My research team also studies community-based health behavior interventions to improve asthma care.  Children with asthma in Detroit face barriers to more active lifestyles.  We currently plan a multi-faceted program to promote exercise in inner-city children with asthma which we hypothesize will improve asthma-related quality of life.  

Inflammatory Effects of Post-Natal Overnutrition 

Rapid post-natal growth is a risk factor for obesity and cardiometabolic disease.  Using animal models we are evaluating the influence of post-natal overnutrition on innate immunity.  

Funding: NIH R21 HD086696

Obesity Induced Effects on Hematopoiesis

The lab seeks to understand how obesity influences myeloid cell production from the bone marrow compartment.  Funding: American Diabetes Association Career Development Award. 

Samya Nasr

Samya Z. Nasr, M.D.

Professor of Pediatrics

Cystic fibrosis (CF) is caused by dysfunction of the CF Transmembrane Conductance Regulator (CFTR). The availability of highly effective CFTR modulator therapies (HEMT, e.g, TrikaftaÒ) for many people with CF (PWCF) has created the opportunity for early intervention to limit progression or even reverse early lung disease. Through collaboration with Case Western University and Riley Children’s Hospital, we are working to develop a safe, sensitive lung imaging method that: 1) is inherently quantitative, objective, and reproducible; 2) is radiation-free; 3) requires no injectable or inhaled contrast agent; 4) is readily accessible at many CF centers; and 5) is very fast resulting in reduced need for sedation in children with CF. We also are evaluating the use of Lung Clearance Index (LCI) in the assessment of the benefits of the modulators on CF lung disease. We also will be comparing MRI to LCI in evaluating the changes in PWCF lungs following the start of Trikafta.

Funding: Cystic Fibrosis Foundation, Subcontract with FLASK20A0 2021

Specific research projects include:

PWCF have deficit in their muscular strength. We are evaluating muscle strength by using hand grip dynamo and developing a home exercise program for them to improve their strength. This is a quality improvement project.

Several other multicenter studies are being conducted at MM.

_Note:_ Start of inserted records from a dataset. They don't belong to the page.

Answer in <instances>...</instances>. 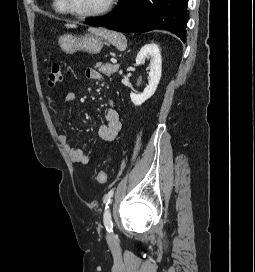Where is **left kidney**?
Wrapping results in <instances>:
<instances>
[{
    "label": "left kidney",
    "mask_w": 255,
    "mask_h": 272,
    "mask_svg": "<svg viewBox=\"0 0 255 272\" xmlns=\"http://www.w3.org/2000/svg\"><path fill=\"white\" fill-rule=\"evenodd\" d=\"M150 59V72L148 85L144 89L143 93L135 94L131 93L130 98L134 105L139 106L143 104L146 100L152 97L157 89L161 78L162 72V60L160 49L157 44L150 43L144 45L136 57V64L141 65L144 63L145 59Z\"/></svg>",
    "instance_id": "5707ae66"
}]
</instances>
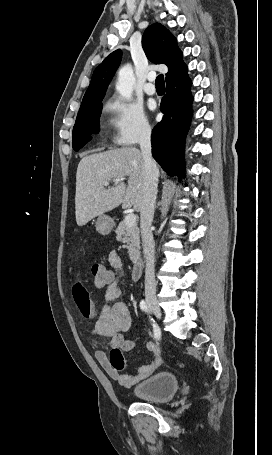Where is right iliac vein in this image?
Masks as SVG:
<instances>
[{
	"instance_id": "1",
	"label": "right iliac vein",
	"mask_w": 272,
	"mask_h": 455,
	"mask_svg": "<svg viewBox=\"0 0 272 455\" xmlns=\"http://www.w3.org/2000/svg\"><path fill=\"white\" fill-rule=\"evenodd\" d=\"M147 304H148L149 309L154 313V315L158 319H160L162 314H161L160 307L157 304V301L155 299H153V298H148L147 299Z\"/></svg>"
}]
</instances>
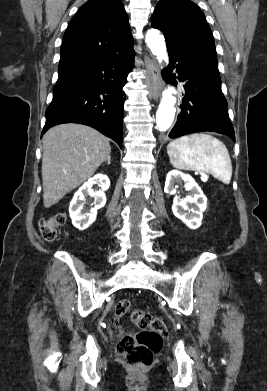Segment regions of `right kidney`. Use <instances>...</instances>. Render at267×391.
Masks as SVG:
<instances>
[{"instance_id": "ca27d5eb", "label": "right kidney", "mask_w": 267, "mask_h": 391, "mask_svg": "<svg viewBox=\"0 0 267 391\" xmlns=\"http://www.w3.org/2000/svg\"><path fill=\"white\" fill-rule=\"evenodd\" d=\"M98 184L101 189L97 192L92 190V185ZM110 180L106 175L97 174L90 178L88 182H85L79 190L75 193L69 206V213L72 219L73 225L79 230L87 229L95 220L97 216V210L101 209L106 204L105 191L109 189ZM89 195L94 197V202L89 212L82 214L85 197Z\"/></svg>"}]
</instances>
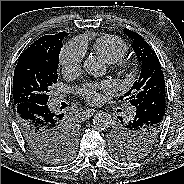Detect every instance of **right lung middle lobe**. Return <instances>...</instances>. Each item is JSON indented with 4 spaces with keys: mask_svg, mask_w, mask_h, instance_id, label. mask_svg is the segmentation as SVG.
Masks as SVG:
<instances>
[{
    "mask_svg": "<svg viewBox=\"0 0 184 184\" xmlns=\"http://www.w3.org/2000/svg\"><path fill=\"white\" fill-rule=\"evenodd\" d=\"M62 46V39H55L47 53L20 55L13 76L15 105L23 102L47 104L50 89L58 79L57 67ZM75 139V128L65 127L60 142L48 150L36 151L35 154L48 163L63 162L74 152Z\"/></svg>",
    "mask_w": 184,
    "mask_h": 184,
    "instance_id": "right-lung-middle-lobe-1",
    "label": "right lung middle lobe"
}]
</instances>
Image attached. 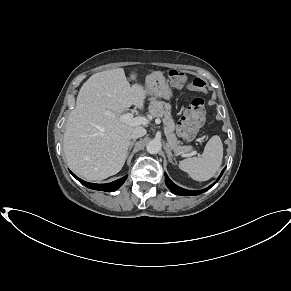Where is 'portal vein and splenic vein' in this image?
I'll use <instances>...</instances> for the list:
<instances>
[{
	"mask_svg": "<svg viewBox=\"0 0 291 291\" xmlns=\"http://www.w3.org/2000/svg\"><path fill=\"white\" fill-rule=\"evenodd\" d=\"M106 115H112V113L110 111H106L105 112ZM120 120L122 122H125V123H128V124H131V125H146L148 124V119L145 118V117H133V114H130V113H126V114H122L120 115ZM156 123L157 124H160L161 123V120L160 119H156ZM164 132L165 134L167 135V127L165 126L164 127ZM197 154L196 151H193L191 152L190 154H187V155H184V156H193Z\"/></svg>",
	"mask_w": 291,
	"mask_h": 291,
	"instance_id": "1",
	"label": "portal vein and splenic vein"
}]
</instances>
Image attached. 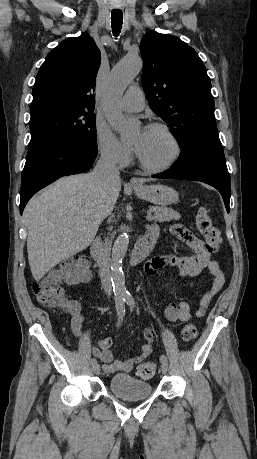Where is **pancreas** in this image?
Returning <instances> with one entry per match:
<instances>
[{
    "label": "pancreas",
    "instance_id": "1",
    "mask_svg": "<svg viewBox=\"0 0 257 459\" xmlns=\"http://www.w3.org/2000/svg\"><path fill=\"white\" fill-rule=\"evenodd\" d=\"M149 212L153 213V220L156 222H165L179 220L180 214L166 207L150 206Z\"/></svg>",
    "mask_w": 257,
    "mask_h": 459
}]
</instances>
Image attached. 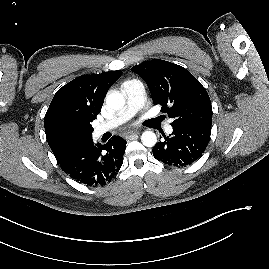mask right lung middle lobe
Here are the masks:
<instances>
[{
	"instance_id": "dd1d6c3e",
	"label": "right lung middle lobe",
	"mask_w": 269,
	"mask_h": 269,
	"mask_svg": "<svg viewBox=\"0 0 269 269\" xmlns=\"http://www.w3.org/2000/svg\"><path fill=\"white\" fill-rule=\"evenodd\" d=\"M93 128L87 129L81 133H78L76 136V147H79L92 139Z\"/></svg>"
}]
</instances>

Funding: Cystic Fibrosis Foundation


Antonia Popova

Antonia Popova, M.D.

Associate Professor of Pediatrics

The focus of my research is pulmonary complications of premature birth. These complications include bronchopulmonary dysplasia (BPD), a chronic lung disease of prematurely-born infants in which lung alveoli fail to form normally, and asthma. My work combines animal experiments and an ex vivo lung model and, for selected studies human subject research.

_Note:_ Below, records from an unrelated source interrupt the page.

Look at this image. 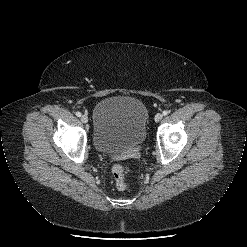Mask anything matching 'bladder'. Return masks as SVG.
<instances>
[{
	"mask_svg": "<svg viewBox=\"0 0 247 247\" xmlns=\"http://www.w3.org/2000/svg\"><path fill=\"white\" fill-rule=\"evenodd\" d=\"M148 111L142 101L113 96L99 101L93 111L92 140L98 152L125 156L146 139Z\"/></svg>",
	"mask_w": 247,
	"mask_h": 247,
	"instance_id": "31cf9c89",
	"label": "bladder"
}]
</instances>
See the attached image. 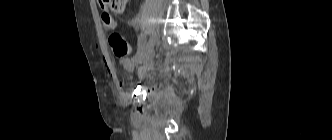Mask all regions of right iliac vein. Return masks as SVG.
Masks as SVG:
<instances>
[{
	"instance_id": "right-iliac-vein-1",
	"label": "right iliac vein",
	"mask_w": 332,
	"mask_h": 140,
	"mask_svg": "<svg viewBox=\"0 0 332 140\" xmlns=\"http://www.w3.org/2000/svg\"><path fill=\"white\" fill-rule=\"evenodd\" d=\"M155 42H156V37H155L154 34H152V36L150 37V39H149L142 55L138 59V61L140 63L148 62L152 58V52H153Z\"/></svg>"
}]
</instances>
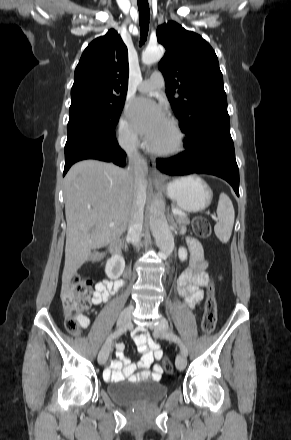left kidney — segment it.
Masks as SVG:
<instances>
[{"label":"left kidney","instance_id":"5707ae66","mask_svg":"<svg viewBox=\"0 0 291 440\" xmlns=\"http://www.w3.org/2000/svg\"><path fill=\"white\" fill-rule=\"evenodd\" d=\"M178 256L181 261H185L187 259V250L184 247H180Z\"/></svg>","mask_w":291,"mask_h":440}]
</instances>
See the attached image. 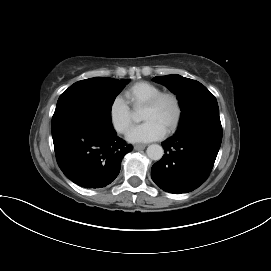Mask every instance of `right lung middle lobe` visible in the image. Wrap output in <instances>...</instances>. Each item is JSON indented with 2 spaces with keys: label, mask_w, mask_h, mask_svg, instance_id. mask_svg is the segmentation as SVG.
<instances>
[{
  "label": "right lung middle lobe",
  "mask_w": 271,
  "mask_h": 271,
  "mask_svg": "<svg viewBox=\"0 0 271 271\" xmlns=\"http://www.w3.org/2000/svg\"><path fill=\"white\" fill-rule=\"evenodd\" d=\"M129 80L95 77L81 80L63 92L52 117V132L66 125L98 119L111 124V107Z\"/></svg>",
  "instance_id": "dd1d6c3e"
}]
</instances>
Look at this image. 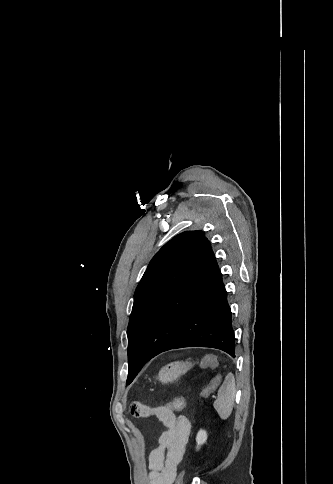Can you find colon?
Listing matches in <instances>:
<instances>
[{
	"mask_svg": "<svg viewBox=\"0 0 333 484\" xmlns=\"http://www.w3.org/2000/svg\"><path fill=\"white\" fill-rule=\"evenodd\" d=\"M201 366L202 367H211V368H216L217 363L215 359L212 356H207L201 361ZM221 377L220 375H215L208 384L204 386V388L201 390L200 396L201 398H206L208 397L220 384ZM185 406V399L182 396H178L174 398L172 401L168 402L164 407L167 409L173 411V412H178L181 411ZM184 478V472L180 473L177 480L176 484H182Z\"/></svg>",
	"mask_w": 333,
	"mask_h": 484,
	"instance_id": "5ec220e1",
	"label": "colon"
}]
</instances>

My current research aims to understand the contribution of innate immune mechanisms to asthma development in prematurely born infants, especially those with BPD.

evidence of DAMP signaling in tracheal aspirates from human preterm infants

Particularly, I am studying how early-life exposures associated with premature birth, such as exposure to oxygen, bacterial endotoxins and maternal cigarette smoking during pregnancy, prime the innate immune system, causing exaggerated inflammatory responses to respiratory viral infection. Using an animal model, we found that damage associated molecular patterns, or DAMPs, activate Clec9a+CD103+ dendritic cells, thereby enhancing T cell responses to rhinovirus infection. We have also found evidence of DAMP signaling in tracheal aspirates from human preterm infants (Figure).